Editorials

Persona 5 Already Seems to be Bringing the Series Back to its Roots

Since I woke up this morning, I must have watched the new footage of Persona 5 a dozen times already.

We knew it was likely coming during Atlus’ 30-hour long Persona livestream, and as a huge Persona fan, I am really excited to see this trailer hint at a return to a dark tone that I feel like the series has lost a bit of over the past few years.

Since the release of Persona 4 proper on the PS2 in 2008, much of the series’ time has been spent on self-referential spin-offs and fanservice-filled remakes and anime adaptations.

As a person who gladly owns each and every one of these spin-offs, and has every intention of continuing to buy ones that are still slated for release, I can’t help but feel like the series doesn’t have the same mature and dark tone that grabbed me in the first place.

Persona 5 Already Seems to be Bringing the Series Back to its Roots

Stylish, sexy, and with an altogether separate tone from its predecessors, Persona 5 looks like a pretty big departure from the upbeat nature of the series’ latest spin-offs.

This is most easily seen in the difference between the intro of Persona 4 and its Vita remake Persona 4 Golden. The original game’s intro cinematic showcased the game’s cast in silhouettes to the backdrop of music that was poppy but still edgy enough to be consistent with the game’s heavy subject matter. Conversely, Golden gives each of the game’s party members an intro as if it was a sitcom featuring characters the player was already expected to know, and gave the game’s murder mystery a strange spotlight that seemed at odds with the “mystery” part of that set up, all with an upbeat and cheery song in the background.

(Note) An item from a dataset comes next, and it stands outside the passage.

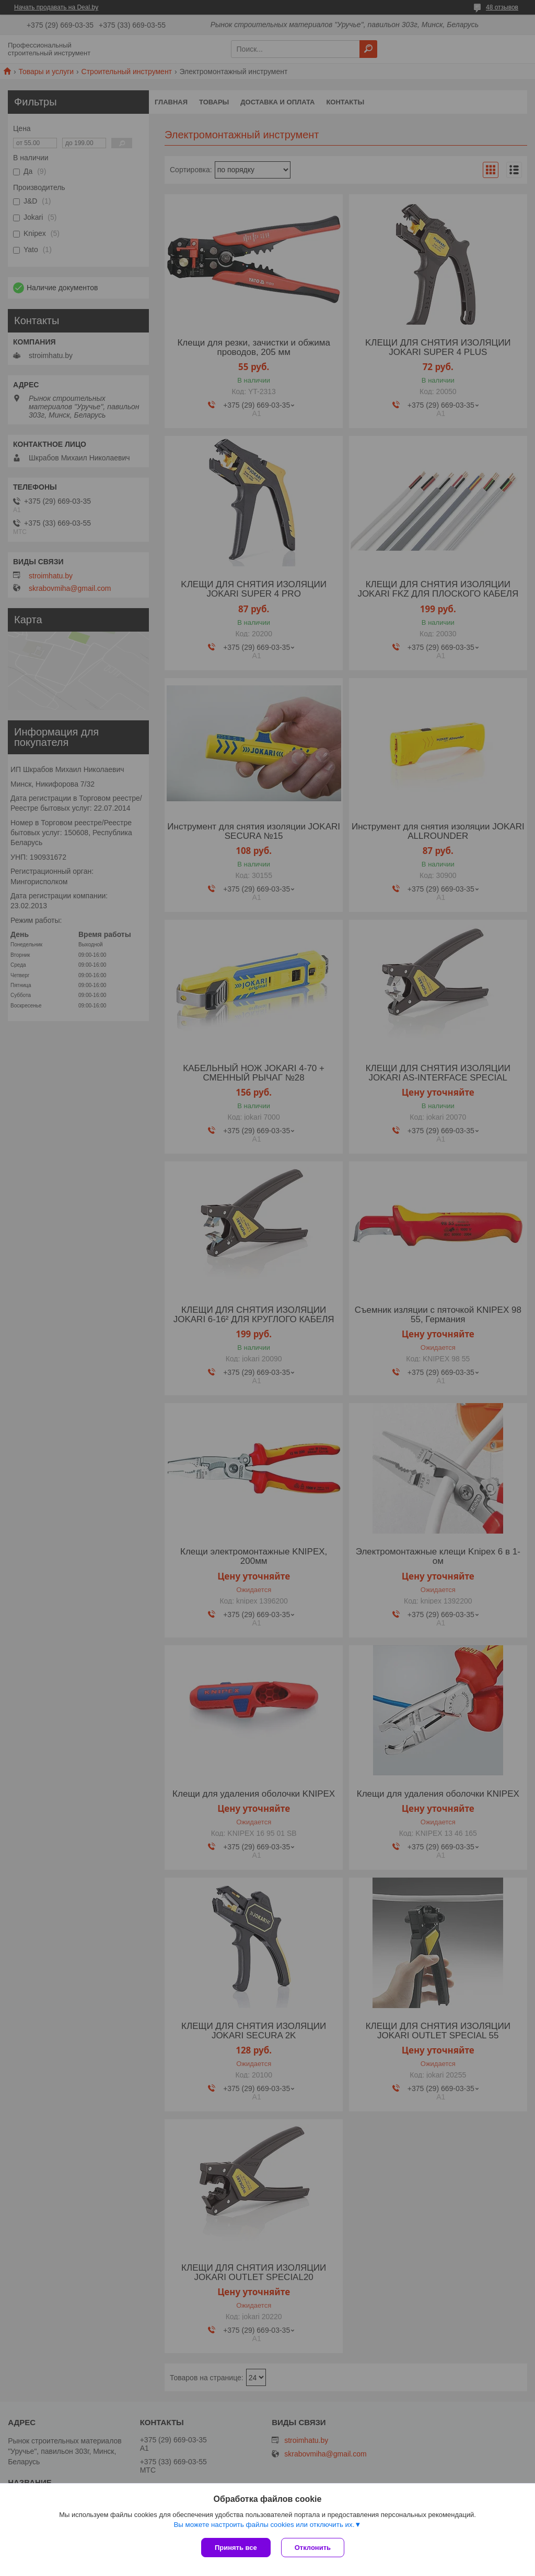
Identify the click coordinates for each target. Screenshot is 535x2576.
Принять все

This same sense of self-awareness is seen in the series latest spin-offs Persona Q: Shadow of the Labyrinth and the Persona 4 Arena fighting games. While both are great standalone games, they both are full of references, inside jokes, and enough fanservice to make it feel like they’re breaking the fourth wall.

Persona 5 Already Seems to be Bringing the Series Back to its Roots

Games like Persona Q and Arena were certainly great, and a lot of fun to see as a Persona fan, but they lacked the same dark tone and thematic weight of the games that spawned them.

As a Persona fan, these moments where the casts of Persona 3 and 4 were practically winking at me through my screen as I played through them were delightful, but still indicative of where the series is. There’s even a rhythm game in the works that has the cast of Persona 4 dancing to the game’s (admittedly incredible) music in order to combat the same threat they do in Persona 4 proper.

As much as I’ve enjoyed every spin-off and fanservice-filled moment of each of these games, I think I’m ready to get back to a place where I feel like Persona is telling a new story that can thrive on its own, and not due to my pre-established love for the characters within it, and the fact that Persona 5 seems to be a return to the bleak nature the Persona series used to have as part of the Shin Megami Tensei series it spun-off from has me very excited about the story that the game will tell.

Persona 5 Already Seems to be Bringing the Series Back to its Roots

Persona 5 will likely still carry the endearing quirks the series is known for (I mean, there’s a cat as a party member), but as the game distances itself from the past, hopefully Persona 5 will be the first truly great story to come from the franchise since Persona 4.

As Persona has been so focused on spotlighting the characters it established seven years ago, it really hasn’t been since Persona 4 proper that the series has told a story with the same thematic weight, or the tone to match something so heavy.

We already know that Persona 5 will focus on the idea of challenging societal expectations, and as simple as that might sound, Persona 4 and Persona 3’s means of exploring the concept of accepting oneself and confronting the idea of your own death respectively were anything but straightforward.

It seems like a hard sever from the rest of the franchise is what will help Persona 5 tell a compelling story alongside having a compelling cast, something that Persona Q and Arena fell slightly short of. Persona 5’s ability to get away from what has made the series so popular over the past few years is going to be the deciding factor of whether or not it will stand with its mainline predecessors as a game with a powerful message that encapsulates every aspect of its characters and story.